With the implementation of concept mappings, the ETL process, and generic R interfaces, we conducted a preliminary study on incorporating the OHDSI CDM and R tools to support survival analysis on real ICC patient data. In general, we demonstrate that our approach is effective in supporting survival analysis using the OHDSI CDM and can produce reusable and portable analysis routines.

However, we encountered some challenges during our study. 1) Imaging data and molecular data are not adequately handled by the OHDSI vocabularies. We recommend that the OHDSI community enhance the OHDSI CDM to support pathology and biomarker data representation, so as to support more comprehensive data analysis. 2) We observed inaccurate mapping issues. For example, there is a concept “Alanine aminotransferase/Aspartate aminotransferase [Enzymatic activity ratio] in Serum or Plasma” (concept_id = 3,019,056) in OHDSI, but EHR data may have separate laboratory test results for Alanine aminotransferase (ALT) and Aspartate aminotransferase (AST). In this case, when we load data into OHDSI, an additional ratio calculation is required. Semantic loss may exist between the EHR term and the standard OHDSI concept, caused by partial semantic matching or semantic ambiguity. 3) There is a value set normalization issue. During our data transformation, we noticed that there are different value expressions for different variables, such as the value of the concept ‘gender’ (concept_id = 4,135,376), whereby the values ‘M’ and ‘F’ must be transformed into standard concepts Male (concept_id = 8507) and Female (concept_id = 8530). Because the value expression is quite diverse, handling value set standardization requires additional methods and resources. In this study, we have not fully solved this issue.

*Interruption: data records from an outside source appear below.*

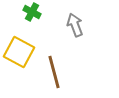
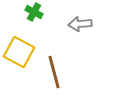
green cross: moved 2 px right
gray arrow: moved 5 px right, 1 px up; rotated 75 degrees counterclockwise
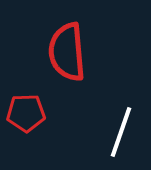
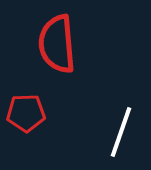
red semicircle: moved 10 px left, 8 px up
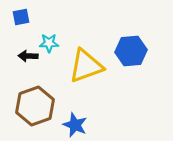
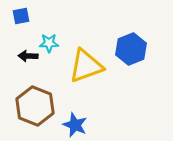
blue square: moved 1 px up
blue hexagon: moved 2 px up; rotated 16 degrees counterclockwise
brown hexagon: rotated 18 degrees counterclockwise
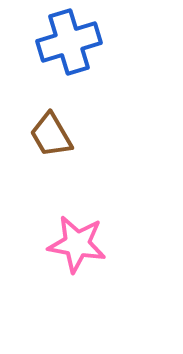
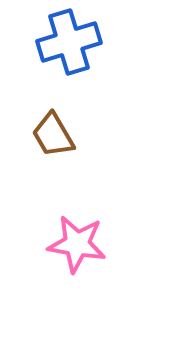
brown trapezoid: moved 2 px right
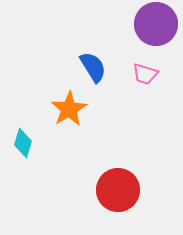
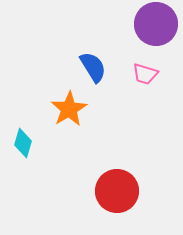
red circle: moved 1 px left, 1 px down
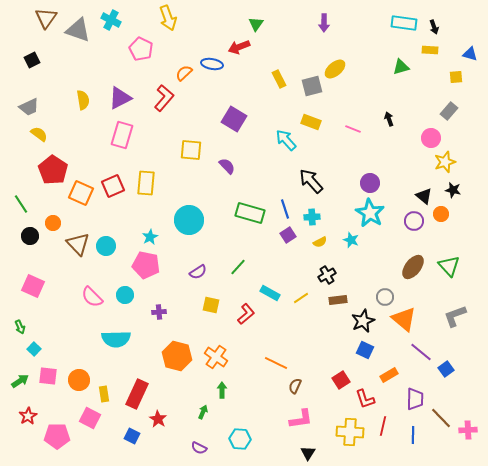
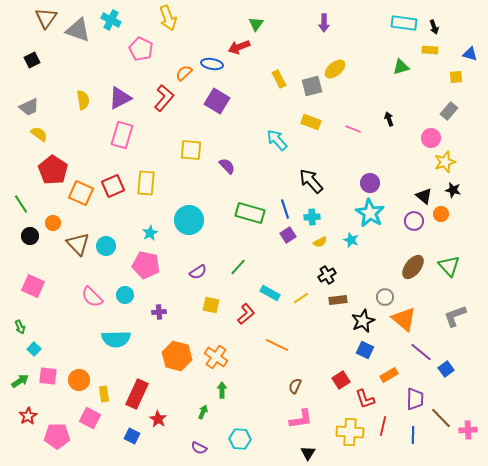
purple square at (234, 119): moved 17 px left, 18 px up
cyan arrow at (286, 140): moved 9 px left
cyan star at (150, 237): moved 4 px up
orange line at (276, 363): moved 1 px right, 18 px up
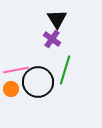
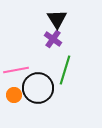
purple cross: moved 1 px right
black circle: moved 6 px down
orange circle: moved 3 px right, 6 px down
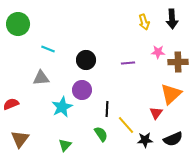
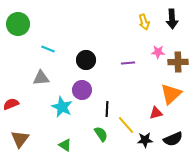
cyan star: rotated 20 degrees counterclockwise
red triangle: rotated 40 degrees clockwise
green triangle: rotated 40 degrees counterclockwise
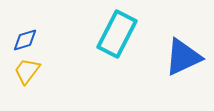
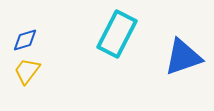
blue triangle: rotated 6 degrees clockwise
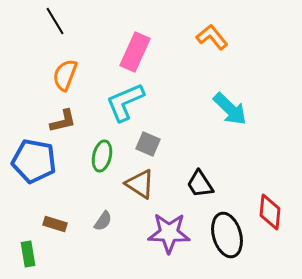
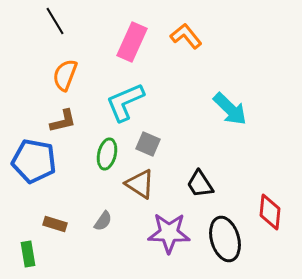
orange L-shape: moved 26 px left, 1 px up
pink rectangle: moved 3 px left, 10 px up
green ellipse: moved 5 px right, 2 px up
black ellipse: moved 2 px left, 4 px down
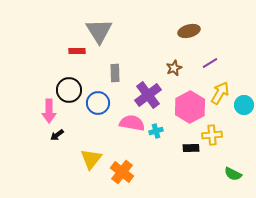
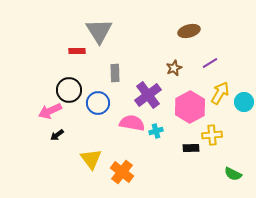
cyan circle: moved 3 px up
pink arrow: moved 1 px right; rotated 65 degrees clockwise
yellow triangle: rotated 15 degrees counterclockwise
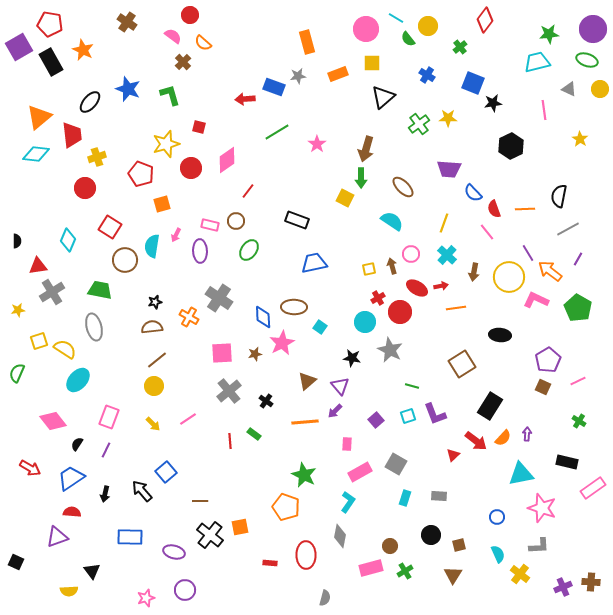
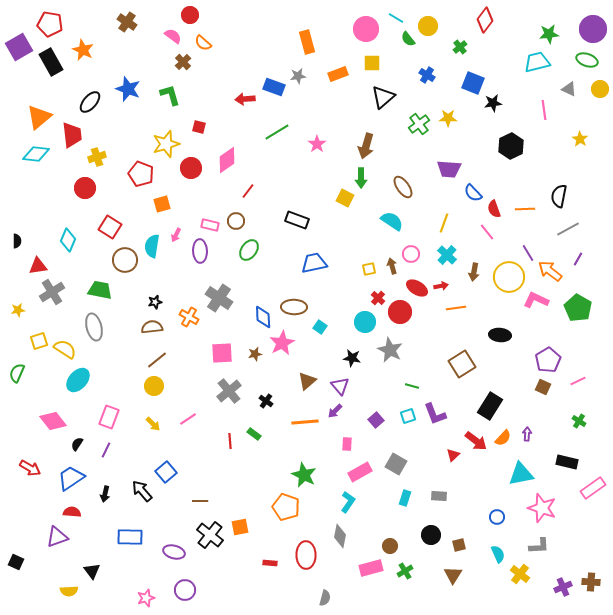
brown arrow at (366, 149): moved 3 px up
brown ellipse at (403, 187): rotated 10 degrees clockwise
red cross at (378, 298): rotated 16 degrees counterclockwise
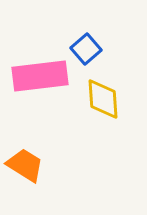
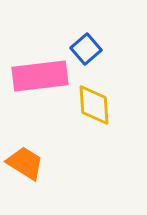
yellow diamond: moved 9 px left, 6 px down
orange trapezoid: moved 2 px up
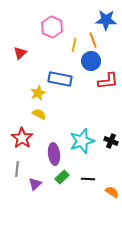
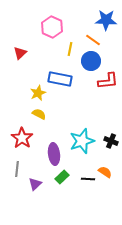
orange line: rotated 35 degrees counterclockwise
yellow line: moved 4 px left, 4 px down
orange semicircle: moved 7 px left, 20 px up
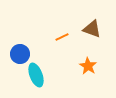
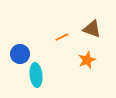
orange star: moved 1 px left, 6 px up; rotated 18 degrees clockwise
cyan ellipse: rotated 15 degrees clockwise
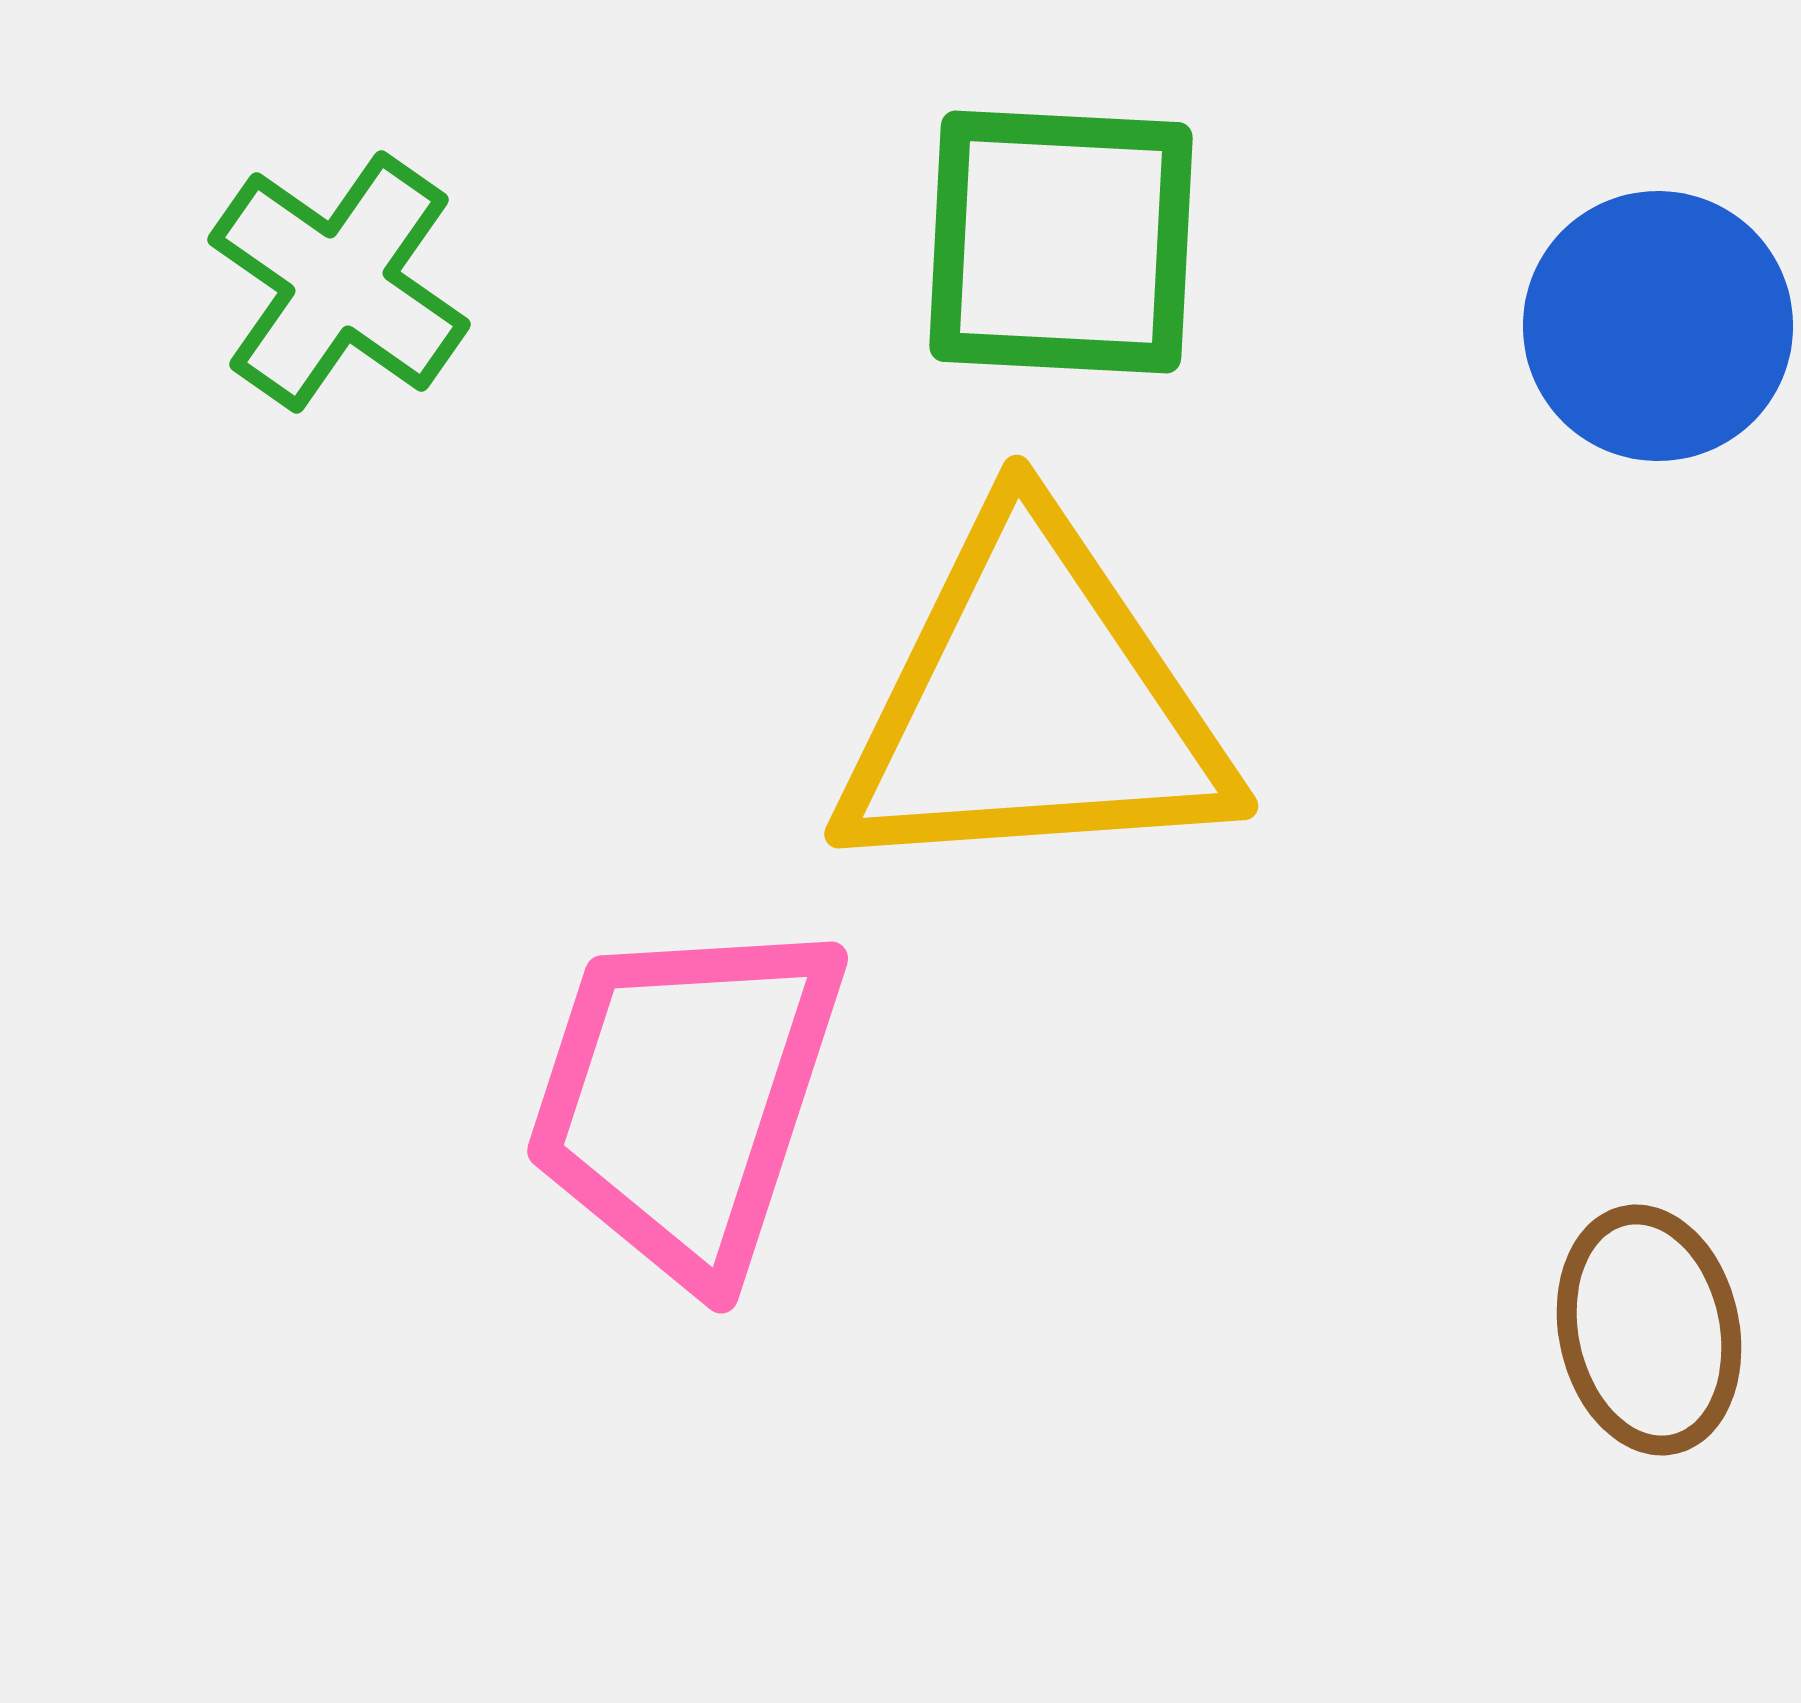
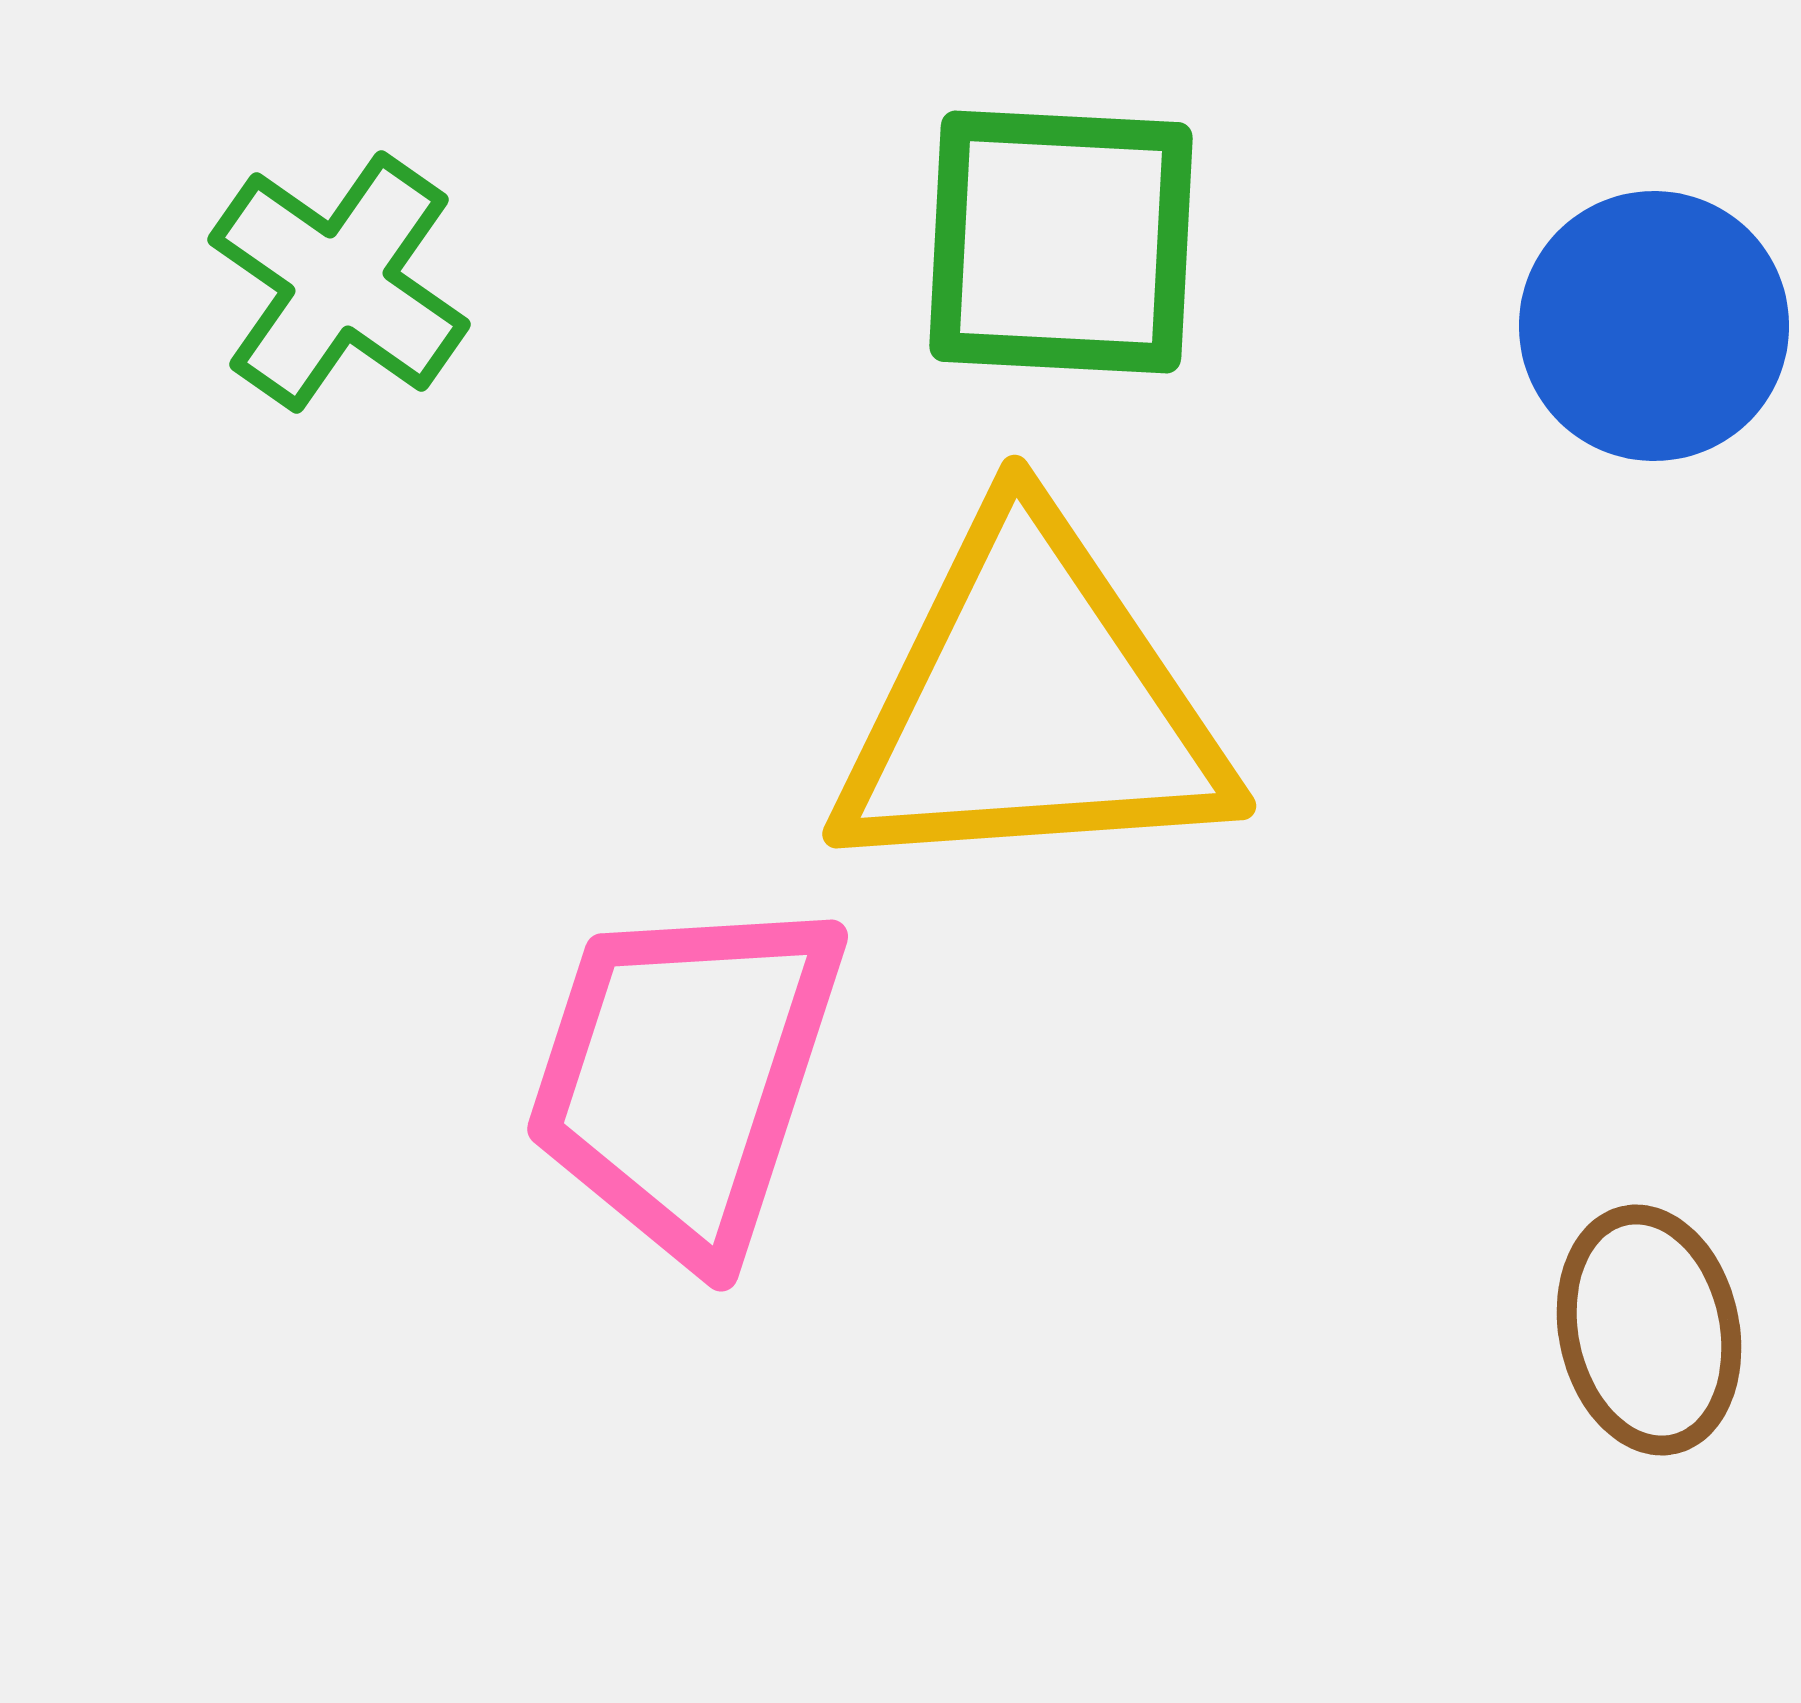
blue circle: moved 4 px left
yellow triangle: moved 2 px left
pink trapezoid: moved 22 px up
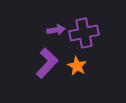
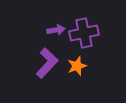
orange star: rotated 24 degrees clockwise
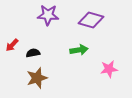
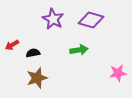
purple star: moved 5 px right, 4 px down; rotated 25 degrees clockwise
red arrow: rotated 16 degrees clockwise
pink star: moved 9 px right, 4 px down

The limitations of our work are as follows. First, we conducted our experiments using data from only one institution. We will conduct subsequent research to use multi-center data for large-scale survival analysis and further validate our methods. Second, we have not yet used the patient cohort identification interface in our methods. We will examine the interoperability of our analysis interface with the existing OHDSI cohort definition tools in our further study.

Conclusion

In this study, we perform ICC patient survival analysis as a use case to explore a generic analysis framework using the OHDSI CDM. We mapped the raw EHR data to the OHDSI concepts, and unified data representation using the OHDSI CDM and standard vocabularies. In addition, we developed an R-based generic survival analysis interface to enable portability. The designed framework provides generic and scalable analysis capabilities that are applicable not only to ICC patient data analysis, but also to EHR data analysis for other diseases.